By IANS,
Colombo : Sri Lankan cricket players and officials may be fast recovering physically and psychologically after the March 3 Lahore terror attack, but the island’s cricket governing body has not paid compensation to them yet, a media report said here Sunday.
Describing that it was “only a miracle of providence” that the players and officials escaped when a terror group ambushed them in a foreign country they were touring as ambassadors of goodwill, the report said Sri Lanka Cricket’s inability to pay compensation “shows a gaping hole”.
A team of 12 terrorist sprayed bullets and fired rocket propelled grenades at the convoy carrying Sri Lankan players to the Lahore Gaddafi international stadium to play the third day of the second and last Test against hosts Pakistan March 3.

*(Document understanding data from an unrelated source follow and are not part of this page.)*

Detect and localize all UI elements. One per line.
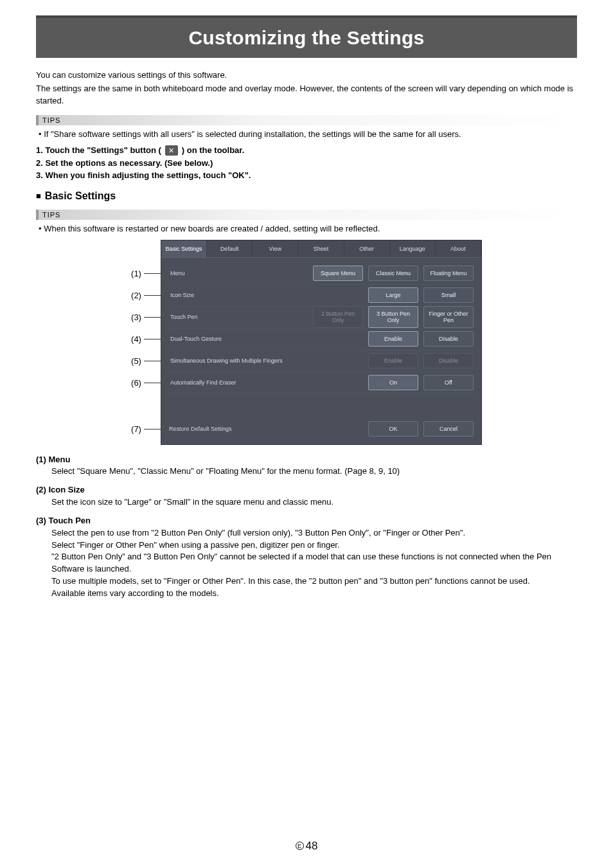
row-icon-size-label: Icon Size <box>169 292 368 298</box>
callout-5: (5) <box>131 356 141 366</box>
row-touch-pen: Touch Pen 2 Button Pen Only 3 Button Pen… <box>169 307 474 329</box>
page-number: E48 <box>0 840 613 853</box>
opt-finger-other-pen[interactable]: Finger or Other Pen <box>423 306 474 328</box>
opt-icon-large[interactable]: Large <box>368 287 418 303</box>
callout-7: (7) <box>131 424 141 434</box>
tab-basic-settings[interactable]: Basic Settings <box>161 240 207 257</box>
opt-classic-menu[interactable]: Classic Menu <box>368 266 418 281</box>
tab-view[interactable]: View <box>253 240 298 257</box>
page-number-value: 48 <box>306 840 318 852</box>
settings-tabs: Basic Settings Default View Sheet Other … <box>161 240 481 258</box>
row-dual-touch-gesture-label: Dual-Touch Gesture <box>169 336 368 342</box>
dialog-footer: Restore Default Settings OK Cancel <box>161 415 481 444</box>
callout-1: (1) <box>131 269 141 278</box>
row-multi-finger-drawing: Simultaneous Drawing with Multiple Finge… <box>169 350 474 372</box>
desc-3-body-5: Available items vary according to the mo… <box>36 588 577 600</box>
intro-paragraph-1: You can customize various settings of th… <box>36 69 577 82</box>
callout-2: (2) <box>131 291 141 300</box>
desc-2-body: Set the icon size to "Large" or "Small" … <box>36 496 577 509</box>
desc-3-body-1: Select the pen to use from "2 Button Pen… <box>36 527 577 539</box>
desc-3-body-4: To use multiple models, set to "Finger o… <box>36 575 577 588</box>
row-multi-finger-drawing-label: Simultaneous Drawing with Multiple Finge… <box>169 357 368 364</box>
opt-multi-enable[interactable]: Enable <box>368 353 418 368</box>
desc-3-body-2: Select "Finger or Other Pen" when using … <box>36 539 577 552</box>
callout-4: (4) <box>131 334 141 344</box>
opt-square-menu[interactable]: Square Menu <box>313 266 363 281</box>
tab-language[interactable]: Language <box>390 240 436 257</box>
desc-3-heading: (3) Touch Pen <box>36 515 577 527</box>
tab-other[interactable]: Other <box>344 240 390 257</box>
desc-3-body-3: "2 Button Pen Only" and "3 Button Pen On… <box>36 551 577 575</box>
step-2: 2. Set the options as necessary. (See be… <box>36 158 577 168</box>
row-dual-touch-gesture: Dual-Touch Gesture Enable Disable <box>169 329 474 350</box>
step-1: 1. Touch the "Settings" button ( ✕ ) on … <box>36 145 577 156</box>
callout-3: (3) <box>131 312 141 322</box>
cancel-button[interactable]: Cancel <box>423 421 474 437</box>
opt-eraser-off[interactable]: Off <box>423 375 474 390</box>
page-title: Customizing the Settings <box>36 15 577 58</box>
step-3: 3. When you finish adjusting the setting… <box>36 170 577 180</box>
row-auto-find-eraser: Automatically Find Eraser On Off <box>169 372 474 394</box>
restore-default-settings-button[interactable]: Restore Default Settings <box>169 426 363 432</box>
tips-heading-1: TIPS <box>36 115 577 125</box>
step-1-text-b: ) on the toolbar. <box>182 145 245 155</box>
desc-1-heading: (1) Menu <box>36 454 577 466</box>
basic-settings-heading: ■Basic Settings <box>36 190 577 202</box>
tips-bullet-2: When this software is restarted or new b… <box>36 224 577 233</box>
callout-column: (1) (2) (3) (4) (5) (6) (7) <box>131 240 161 445</box>
opt-3-button-pen[interactable]: 3 Button Pen Only <box>368 306 418 328</box>
opt-multi-disable[interactable]: Disable <box>423 353 474 368</box>
row-menu: Menu Square Menu Classic Menu Floating M… <box>169 263 474 285</box>
settings-dialog: Basic Settings Default View Sheet Other … <box>161 240 482 445</box>
tab-sheet[interactable]: Sheet <box>298 240 344 257</box>
opt-gesture-enable[interactable]: Enable <box>368 331 418 347</box>
opt-2-button-pen[interactable]: 2 Button Pen Only <box>313 306 363 328</box>
page-number-e-icon: E <box>296 842 304 850</box>
tips-heading-2: TIPS <box>36 210 577 220</box>
opt-icon-small[interactable]: Small <box>423 287 474 303</box>
desc-2-heading: (2) Icon Size <box>36 484 577 496</box>
tab-about[interactable]: About <box>436 240 481 257</box>
settings-icon: ✕ <box>165 145 178 156</box>
row-icon-size: Icon Size Large Small <box>169 285 474 307</box>
opt-gesture-disable[interactable]: Disable <box>423 331 474 347</box>
opt-eraser-on[interactable]: On <box>368 375 418 390</box>
tips-bullet-1: If "Share software settings with all use… <box>36 129 577 139</box>
row-touch-pen-label: Touch Pen <box>169 314 313 320</box>
basic-settings-heading-text: Basic Settings <box>45 190 116 201</box>
row-menu-label: Menu <box>169 270 313 276</box>
callout-6: (6) <box>131 378 141 388</box>
intro-paragraph-2: The settings are the same in both whiteb… <box>36 83 577 107</box>
desc-1-body: Select "Square Menu", "Classic Menu" or … <box>36 466 577 478</box>
row-auto-find-eraser-label: Automatically Find Eraser <box>169 379 368 386</box>
ok-button[interactable]: OK <box>368 421 418 437</box>
step-1-text-a: 1. Touch the "Settings" button ( <box>36 145 161 155</box>
opt-floating-menu[interactable]: Floating Menu <box>423 266 474 281</box>
tab-default[interactable]: Default <box>207 240 253 257</box>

Seven players and the team’s assistant coach were injured and six Pakistani police officials providing protection to the bus carrying the players were killed in the incident that shook the entire cricketing world.
“While all their immediate medical needs have been attended to, still importantly, the vacuum left by the cricket board in this respect is an indictment of Sri Lanka Cricket itself,” the state-run Sunday Observer said.
“The inability of the SLC (Sri Lanka Cricket) to compensate the national cricketers and official who were subject to the Lahore terrorist attack a fortnight ago by insurance cover for shock and trauma raises serious questions as to the bona fide of SLC,” it said.
Claiming that this was “the candid opinion of a cross section of insurance people”, the report said that it was a “blatant negligence” on the part of the SLC, which last week got a new interim body after a three-month gap.
“Sixty percent of success of a cricketer depends on mental concentration, and in a situation like this, players not being covered by insurance of this nature is a very serious lapse (of the SLC),” the state-run media report said.